Given data Start Marker
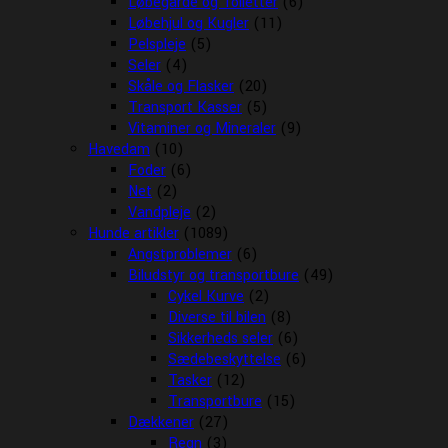
Løbegårde og Toiletter
(6)
Løbehjul og Kugler
(11)
Pelspleje
(5)
Seler
(4)
Skåle og Flasker
(20)
Transport Kasser
(5)
Vitaminer og Mineraler
(9)
Havedam
(10)
Foder
(6)
Net
(2)
Vandpleje
(2)
Hunde artikler
(1089)
Angstproblemer
(6)
Biludstyr og transportbure
(49)
Cykel Kurve
(2)
Diverse til bilen
(8)
Sikkerheds seler
(6)
Sædebeskyttelse
(6)
Tasker
(12)
Transportbure
(15)
Dækkener
(27)
Regn
(3)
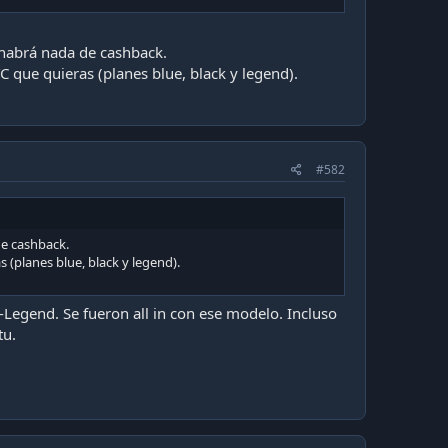
 habrá nada de cashback.
 que quieras (planes blue, black y legend).
#582
de cashback.
 (planes blue, black y legend).
-Legend. Se fueron all in con ese modelo. Incluso
tu.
Given data End Marker
■ Exercise: Each line of the entries where the string "blue" occurs should be shown.

■ Reply:
 que quieras (planes blue, black y legend).
 (planes blue, black y legend).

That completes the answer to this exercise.